Some of the fish that swim into view are called ruffe, a non-native species that’s invading the Great Lakes. Researcher Greg Bambenek says it is surprising see so many ruffe here, six miles from Duluth. He says biologists believed ruffe stayed closer to harbors. Bambenek says that’s just one example of the valuable information about life in the Great Lakes that scientists can get from the fish cam.


“We can take freeze-frame, count the number of zooplankton, count the number of fish, and also look at it over time, and also see what does a northeaster do? What do the fish do? Do they leave? Do they come back? What does water temperature do? We have a temperature sensor down there. We also have a hydrophone so we can hear what’s going on underneath the water. So, it is a research tool.”

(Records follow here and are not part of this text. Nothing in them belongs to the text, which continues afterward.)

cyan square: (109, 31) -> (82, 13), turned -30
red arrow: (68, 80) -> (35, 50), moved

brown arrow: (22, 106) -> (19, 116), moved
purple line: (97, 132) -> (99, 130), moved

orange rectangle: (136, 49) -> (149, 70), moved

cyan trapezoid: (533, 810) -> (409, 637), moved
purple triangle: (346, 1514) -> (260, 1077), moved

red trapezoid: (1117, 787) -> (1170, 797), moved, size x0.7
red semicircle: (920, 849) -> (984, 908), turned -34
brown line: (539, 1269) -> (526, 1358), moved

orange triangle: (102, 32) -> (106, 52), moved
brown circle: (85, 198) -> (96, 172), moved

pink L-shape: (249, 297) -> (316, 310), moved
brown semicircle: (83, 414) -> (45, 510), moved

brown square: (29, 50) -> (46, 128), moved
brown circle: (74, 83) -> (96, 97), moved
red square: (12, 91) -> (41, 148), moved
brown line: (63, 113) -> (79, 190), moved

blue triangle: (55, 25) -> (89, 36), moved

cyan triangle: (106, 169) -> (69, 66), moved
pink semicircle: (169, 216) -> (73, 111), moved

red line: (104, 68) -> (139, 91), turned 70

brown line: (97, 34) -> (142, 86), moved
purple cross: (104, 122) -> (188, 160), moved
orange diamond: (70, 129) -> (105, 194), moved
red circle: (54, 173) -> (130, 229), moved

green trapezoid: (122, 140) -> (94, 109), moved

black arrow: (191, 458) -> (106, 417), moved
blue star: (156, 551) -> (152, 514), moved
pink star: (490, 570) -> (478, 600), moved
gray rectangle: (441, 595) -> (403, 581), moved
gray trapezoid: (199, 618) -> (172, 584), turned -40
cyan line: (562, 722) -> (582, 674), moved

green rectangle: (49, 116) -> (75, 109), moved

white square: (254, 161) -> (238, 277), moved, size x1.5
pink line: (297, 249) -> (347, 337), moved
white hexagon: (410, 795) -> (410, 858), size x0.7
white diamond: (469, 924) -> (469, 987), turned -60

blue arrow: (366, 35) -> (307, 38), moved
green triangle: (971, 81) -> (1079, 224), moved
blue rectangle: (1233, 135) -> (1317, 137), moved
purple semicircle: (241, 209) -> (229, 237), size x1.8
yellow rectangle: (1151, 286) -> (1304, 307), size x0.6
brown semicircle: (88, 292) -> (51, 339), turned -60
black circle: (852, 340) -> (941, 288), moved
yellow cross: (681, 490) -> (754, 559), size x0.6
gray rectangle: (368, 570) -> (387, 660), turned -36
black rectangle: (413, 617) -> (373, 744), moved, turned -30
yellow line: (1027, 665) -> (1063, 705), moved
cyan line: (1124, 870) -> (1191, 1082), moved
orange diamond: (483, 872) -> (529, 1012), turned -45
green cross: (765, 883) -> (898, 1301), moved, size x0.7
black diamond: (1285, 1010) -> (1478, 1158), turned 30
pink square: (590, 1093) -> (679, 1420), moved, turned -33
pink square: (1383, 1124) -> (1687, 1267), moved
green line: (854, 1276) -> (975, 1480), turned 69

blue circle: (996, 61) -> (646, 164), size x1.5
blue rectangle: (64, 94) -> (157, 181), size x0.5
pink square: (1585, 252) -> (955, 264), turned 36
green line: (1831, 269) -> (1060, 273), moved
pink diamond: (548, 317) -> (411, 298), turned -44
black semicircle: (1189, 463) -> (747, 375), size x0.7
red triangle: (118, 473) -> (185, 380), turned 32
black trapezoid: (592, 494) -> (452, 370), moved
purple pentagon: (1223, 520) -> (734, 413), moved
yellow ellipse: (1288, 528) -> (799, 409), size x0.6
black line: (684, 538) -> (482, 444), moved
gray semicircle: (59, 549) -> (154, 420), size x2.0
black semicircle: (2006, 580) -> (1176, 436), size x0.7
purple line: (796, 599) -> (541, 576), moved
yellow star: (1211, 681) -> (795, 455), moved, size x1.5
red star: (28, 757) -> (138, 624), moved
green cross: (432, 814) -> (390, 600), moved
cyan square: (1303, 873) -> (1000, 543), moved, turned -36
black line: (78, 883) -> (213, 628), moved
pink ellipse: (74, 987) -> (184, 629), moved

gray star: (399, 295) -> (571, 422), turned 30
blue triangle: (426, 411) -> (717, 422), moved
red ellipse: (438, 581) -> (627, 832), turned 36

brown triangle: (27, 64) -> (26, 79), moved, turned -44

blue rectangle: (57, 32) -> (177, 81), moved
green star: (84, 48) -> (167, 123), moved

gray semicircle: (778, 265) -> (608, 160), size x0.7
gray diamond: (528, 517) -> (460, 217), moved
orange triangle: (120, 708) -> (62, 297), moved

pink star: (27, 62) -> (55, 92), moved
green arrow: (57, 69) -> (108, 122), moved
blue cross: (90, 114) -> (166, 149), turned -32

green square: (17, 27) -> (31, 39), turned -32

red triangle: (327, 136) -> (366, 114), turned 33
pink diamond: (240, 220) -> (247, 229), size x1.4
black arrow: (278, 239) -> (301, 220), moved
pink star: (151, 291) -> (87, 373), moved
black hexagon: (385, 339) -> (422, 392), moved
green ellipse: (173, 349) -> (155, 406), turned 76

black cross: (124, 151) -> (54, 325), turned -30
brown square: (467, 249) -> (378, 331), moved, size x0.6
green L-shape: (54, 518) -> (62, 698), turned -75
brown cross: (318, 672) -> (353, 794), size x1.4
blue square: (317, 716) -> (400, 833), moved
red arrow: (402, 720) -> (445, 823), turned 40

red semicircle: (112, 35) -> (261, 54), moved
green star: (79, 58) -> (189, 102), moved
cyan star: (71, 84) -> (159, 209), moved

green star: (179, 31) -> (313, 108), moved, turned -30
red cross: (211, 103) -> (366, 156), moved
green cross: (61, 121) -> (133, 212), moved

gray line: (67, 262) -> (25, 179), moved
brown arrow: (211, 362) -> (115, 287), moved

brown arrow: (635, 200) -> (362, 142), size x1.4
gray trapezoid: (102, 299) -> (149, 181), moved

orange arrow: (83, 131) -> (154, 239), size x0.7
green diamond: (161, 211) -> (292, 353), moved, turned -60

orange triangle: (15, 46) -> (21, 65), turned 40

Bambenek says the research team learned a lot during the year it took to get the camera up and running on the Internet. He says the team is planning to put another camera in Lake Superior, farther from shore, and hopes to put a third camera somewhere on the floor of the ocean.


You can see images from the Lake Superior fish cam at Duluth.com/fishcam.


For the Great Lakes Radio Consortium, this is Chris Julin in Duluth.